Unidad, esencial a la victoria

En negociación, y tengo alguna experiencia teórica y práctica es necesario que los objetivos definidos sean compartidos. La paz social, estabilidad institucional y regreso a la democracia republicana son metas generales que pudieran convenirse. ¡Quiero decir en teoría! Sin embargo, eso dependerá del contenido de esos postulados. Por ahora, para la oposición esas premisas deberán contener el cese a la usurpación, gobierno de transición y elecciones libres. Además, Maduro no estaría en gobierno de transición y no participaría en las elecciones. Nuevo CNE independiente y justo. En otras palabras, jaque mate al rey. La pregunta es, ¿hay probabilidad de que el gobierno las acepte?

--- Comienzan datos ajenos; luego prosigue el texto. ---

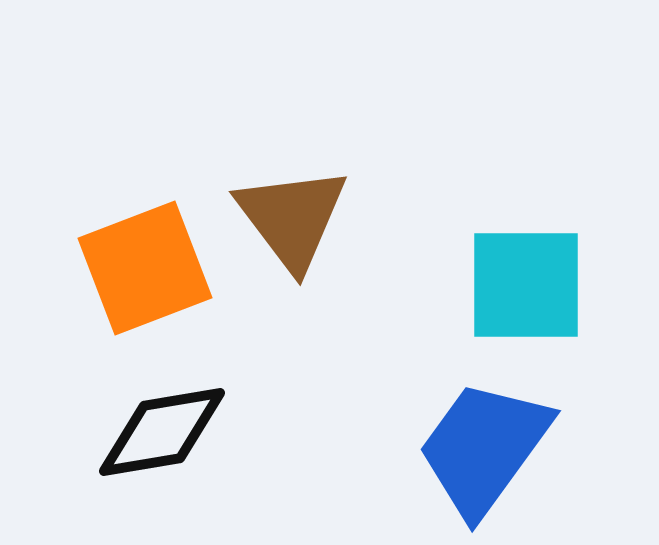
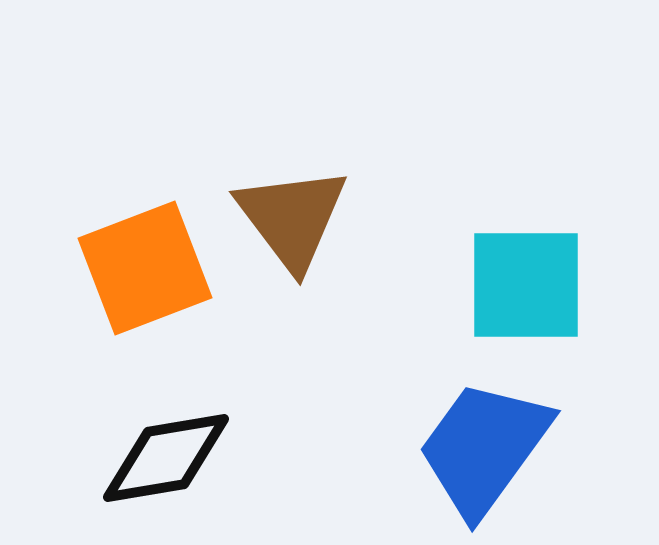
black diamond: moved 4 px right, 26 px down
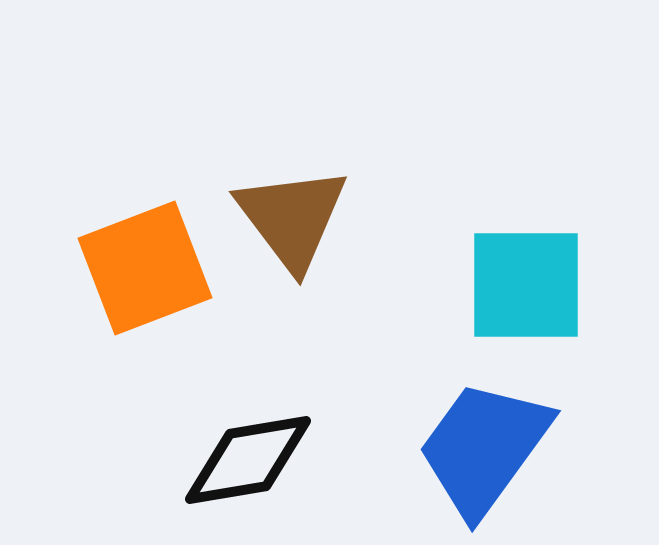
black diamond: moved 82 px right, 2 px down
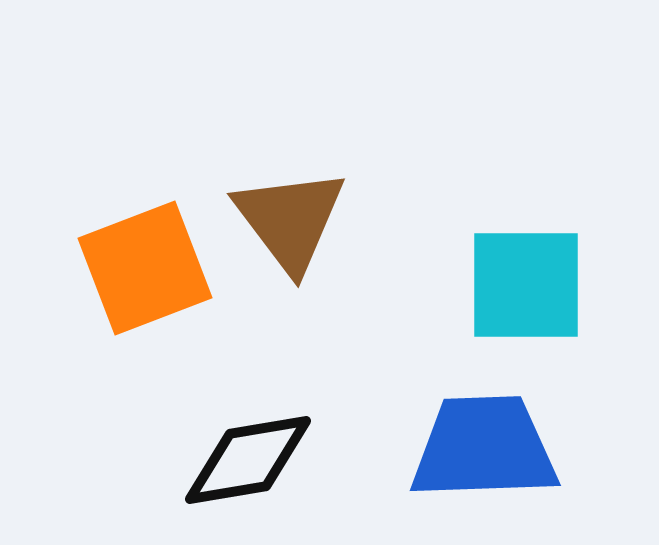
brown triangle: moved 2 px left, 2 px down
blue trapezoid: rotated 52 degrees clockwise
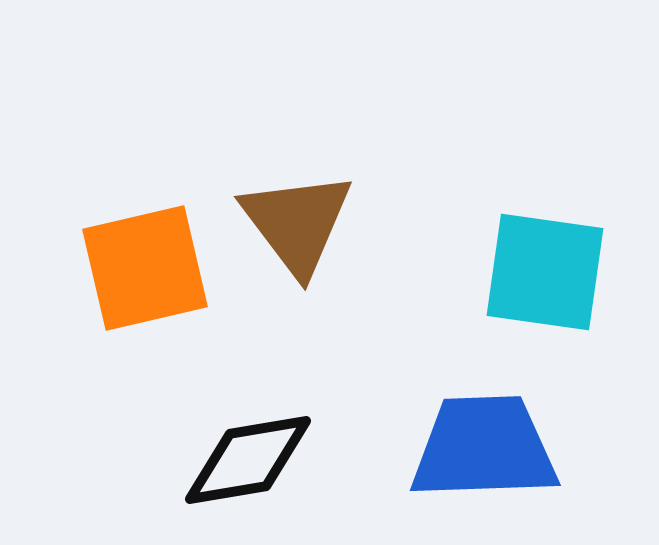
brown triangle: moved 7 px right, 3 px down
orange square: rotated 8 degrees clockwise
cyan square: moved 19 px right, 13 px up; rotated 8 degrees clockwise
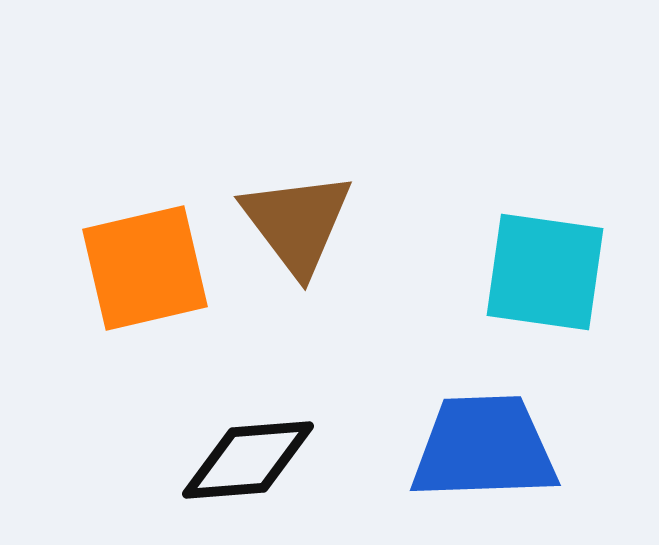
black diamond: rotated 5 degrees clockwise
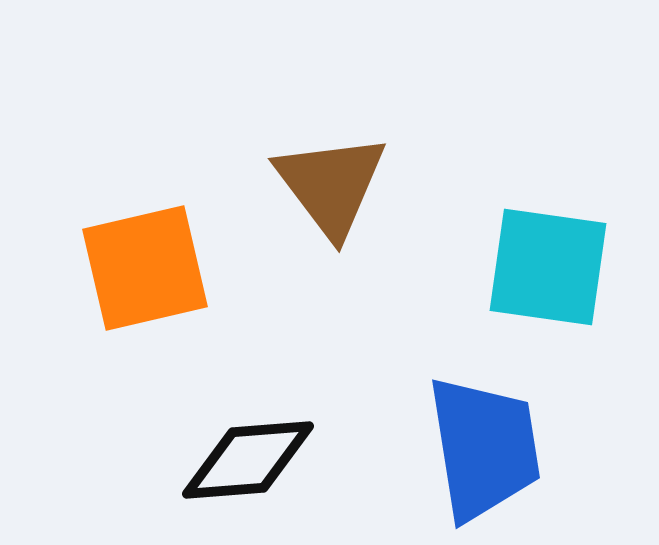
brown triangle: moved 34 px right, 38 px up
cyan square: moved 3 px right, 5 px up
blue trapezoid: rotated 83 degrees clockwise
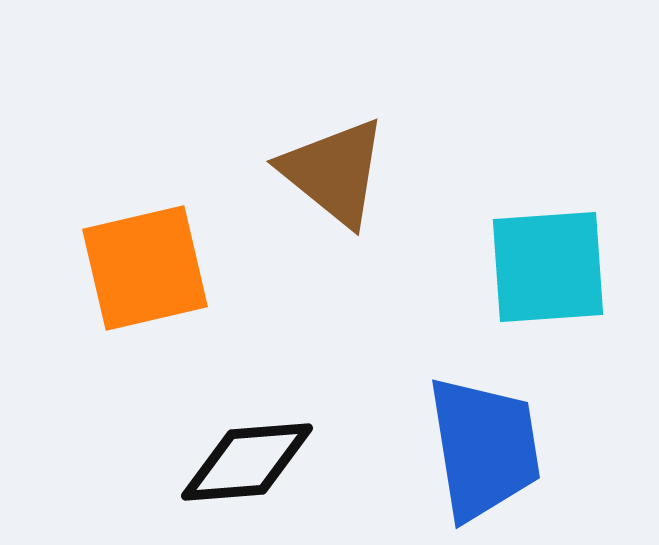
brown triangle: moved 3 px right, 13 px up; rotated 14 degrees counterclockwise
cyan square: rotated 12 degrees counterclockwise
black diamond: moved 1 px left, 2 px down
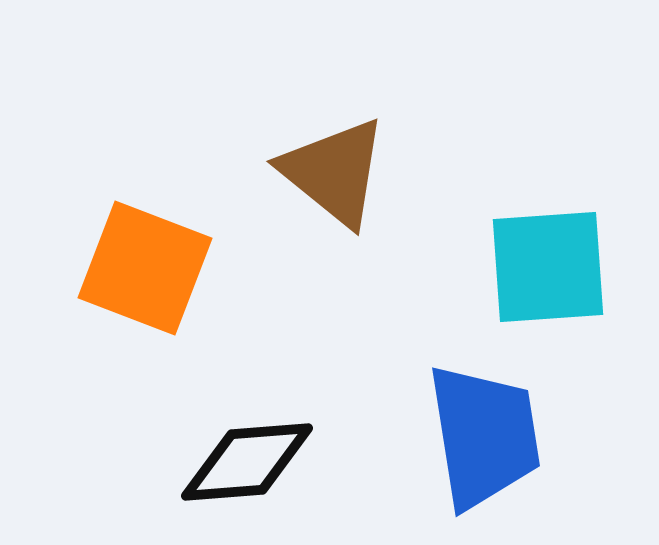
orange square: rotated 34 degrees clockwise
blue trapezoid: moved 12 px up
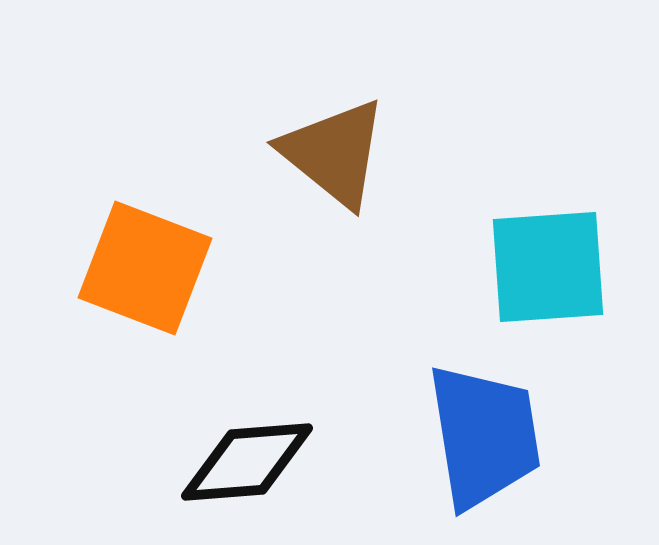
brown triangle: moved 19 px up
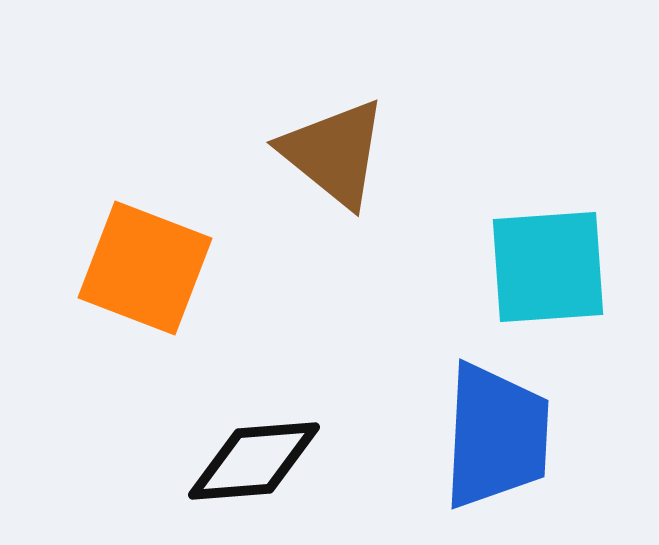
blue trapezoid: moved 12 px right; rotated 12 degrees clockwise
black diamond: moved 7 px right, 1 px up
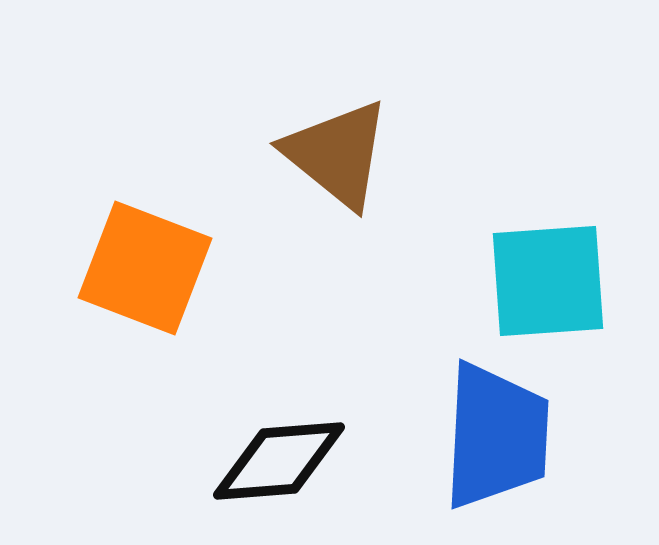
brown triangle: moved 3 px right, 1 px down
cyan square: moved 14 px down
black diamond: moved 25 px right
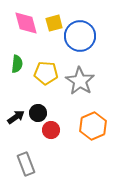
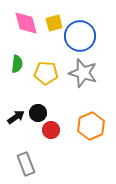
gray star: moved 3 px right, 8 px up; rotated 16 degrees counterclockwise
orange hexagon: moved 2 px left
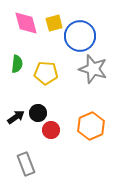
gray star: moved 10 px right, 4 px up
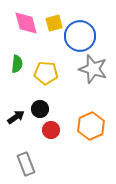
black circle: moved 2 px right, 4 px up
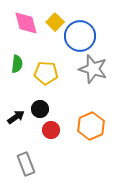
yellow square: moved 1 px right, 1 px up; rotated 30 degrees counterclockwise
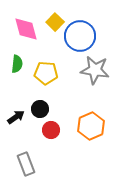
pink diamond: moved 6 px down
gray star: moved 2 px right, 1 px down; rotated 8 degrees counterclockwise
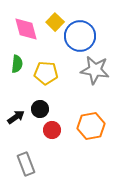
orange hexagon: rotated 12 degrees clockwise
red circle: moved 1 px right
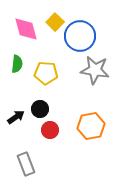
red circle: moved 2 px left
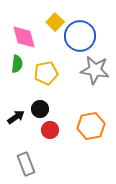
pink diamond: moved 2 px left, 8 px down
yellow pentagon: rotated 15 degrees counterclockwise
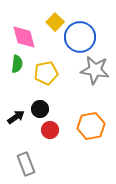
blue circle: moved 1 px down
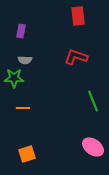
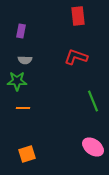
green star: moved 3 px right, 3 px down
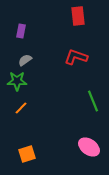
gray semicircle: rotated 144 degrees clockwise
orange line: moved 2 px left; rotated 48 degrees counterclockwise
pink ellipse: moved 4 px left
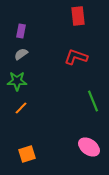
gray semicircle: moved 4 px left, 6 px up
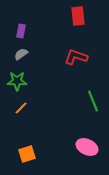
pink ellipse: moved 2 px left; rotated 10 degrees counterclockwise
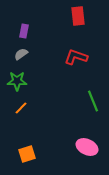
purple rectangle: moved 3 px right
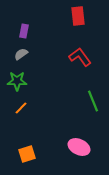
red L-shape: moved 4 px right; rotated 35 degrees clockwise
pink ellipse: moved 8 px left
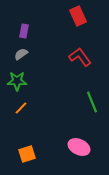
red rectangle: rotated 18 degrees counterclockwise
green line: moved 1 px left, 1 px down
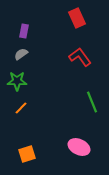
red rectangle: moved 1 px left, 2 px down
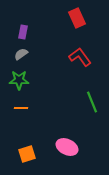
purple rectangle: moved 1 px left, 1 px down
green star: moved 2 px right, 1 px up
orange line: rotated 48 degrees clockwise
pink ellipse: moved 12 px left
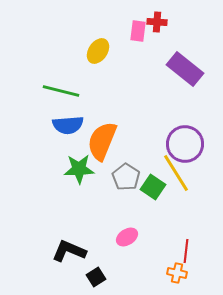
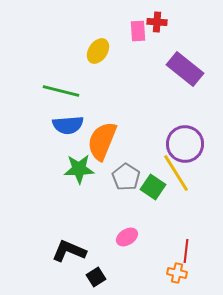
pink rectangle: rotated 10 degrees counterclockwise
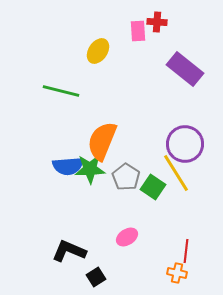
blue semicircle: moved 41 px down
green star: moved 11 px right
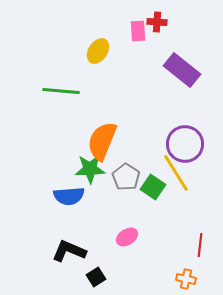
purple rectangle: moved 3 px left, 1 px down
green line: rotated 9 degrees counterclockwise
blue semicircle: moved 1 px right, 30 px down
red line: moved 14 px right, 6 px up
orange cross: moved 9 px right, 6 px down
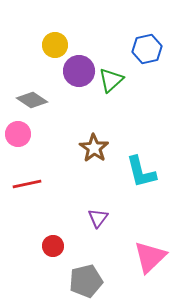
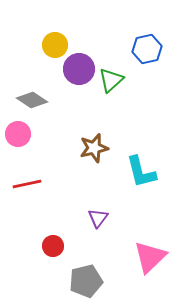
purple circle: moved 2 px up
brown star: rotated 24 degrees clockwise
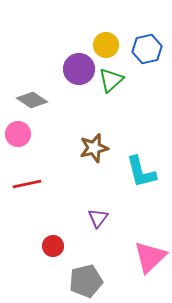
yellow circle: moved 51 px right
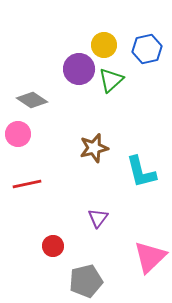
yellow circle: moved 2 px left
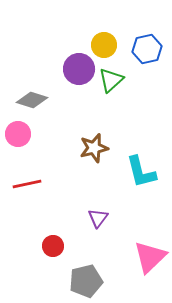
gray diamond: rotated 16 degrees counterclockwise
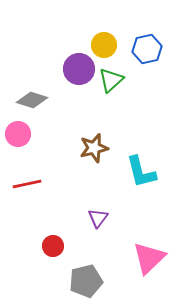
pink triangle: moved 1 px left, 1 px down
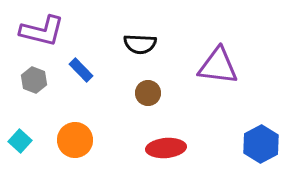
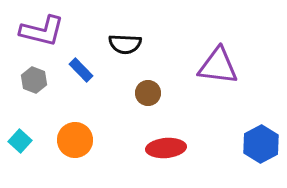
black semicircle: moved 15 px left
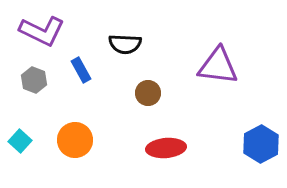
purple L-shape: rotated 12 degrees clockwise
blue rectangle: rotated 15 degrees clockwise
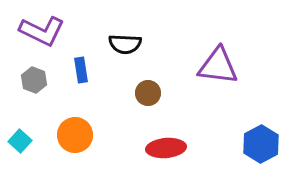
blue rectangle: rotated 20 degrees clockwise
orange circle: moved 5 px up
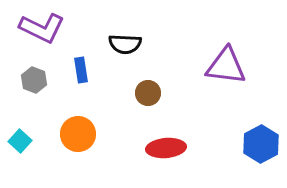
purple L-shape: moved 3 px up
purple triangle: moved 8 px right
orange circle: moved 3 px right, 1 px up
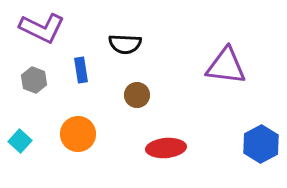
brown circle: moved 11 px left, 2 px down
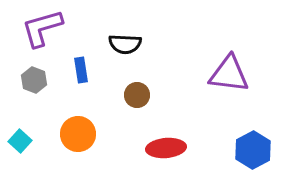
purple L-shape: rotated 138 degrees clockwise
purple triangle: moved 3 px right, 8 px down
blue hexagon: moved 8 px left, 6 px down
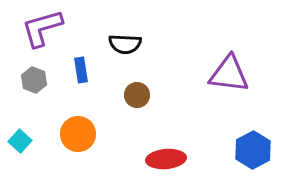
red ellipse: moved 11 px down
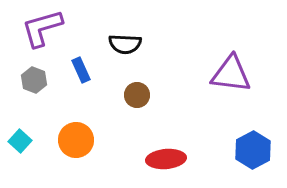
blue rectangle: rotated 15 degrees counterclockwise
purple triangle: moved 2 px right
orange circle: moved 2 px left, 6 px down
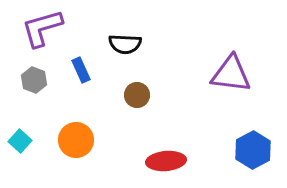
red ellipse: moved 2 px down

Definitivamente no. Por el lado del gobierno, insiste en que la oposición impugne las medidas y sanciones de EE UU y de la Unión Europea. Acepte lo que establece la Constitución: elecciones: parlamentarias, gobernadores y presidente de la República. Dejar el mismo CNE.  Los objetivos son contrapuestos.

      

Puestas así las cosas, se podría deducir que  es poco probable un acuerdo entre las partes dentro del esfuerzo Noruega. Lo cual lamento seriamente, por el efecto en la paz de la nación. Pero, a mi entender no hay condiciones ni objetivas ni subjetivas que la apuntalen. Son dos modelos de país que combaten por la aceptación de la gente y la toma del poder. Veo oscuro el camino, lleno de trochas, atajos y carriles. Bifurcado. Los dos frentes en batalla. EE UU, la comunidad  europea, la mayoría de América Latina, por un lado; y Rusia, China, Cuba, Norcorea e Irán, por el otro. Lo cual indica que Venezuela es hoy por hoy un problema mundial. La internalización del conflicto venezolano es una variable determinante en cualquier desenlace.

 

Por los vientos que soplan en la atmósfera política se terminarán de imponer las elecciones en base a lo que establece la Constitución. Esto es lo que insistentemente y desde el comienzo ha estado pregonando el oficialismo. Mi percepción es que el gobierno no dará un milímetro de chance a la oposición. Va a imponer la norma constitucional sobre los periodos de elecciones. La elección de Maduro, en mayo del 2018, no entra en discusión. Los diálogos en Barbados, dan la impresión, que el gobierno “guaralea” a la oposición. Lo trata como al papagayo o cometa, le suelta hilo y luego lo recoge. Se reune en paralelo con elementos y factores opositores y estimula su división. Intriga, cabildea y conspira. Sabe que la fuerza del gobierno descansa en la terrible fractura opositora.

          

La oposición no ganará ninguna elección mientras continúe dividida. Y lo peor, no vemos ningún esfuerzo serio para unificarla. Todos quieren capitalizar el descontento…El archipiélago opositor carece de canales de comunicación, estables y sistemáticos. Los diálogos son insustanciales e improvisados. Cada quien va por su lado. Haciendo malabarismos teóricos y de la coyuntura. En una dinámica enrevesada. Se engañan unos con otros. Lo más serio que se conoce es el frente que lideriza Guaidó. PJ-VP-AD-UNT. Es el reconocido internacionalmente y especialmente por los EE UU. Dirige en la práctica a la oposición. Por lo menos a la mayoría. A la más activa, aquella que asiste a las marchas y concentraciones.

 

Tengo la impresión que el principal esfuerzo lo están poniendo en lo internacional, en establecer un gobierno paralelo y en mantener caliente la calle. La gente masivamente no se moverá hasta que   tenga claro la salida. Por ahora, observa, medita y espera. Hay que subir la esperanza, hoy disminuida por los errores, el bombardeo manipulador y la falta de ruta cierta.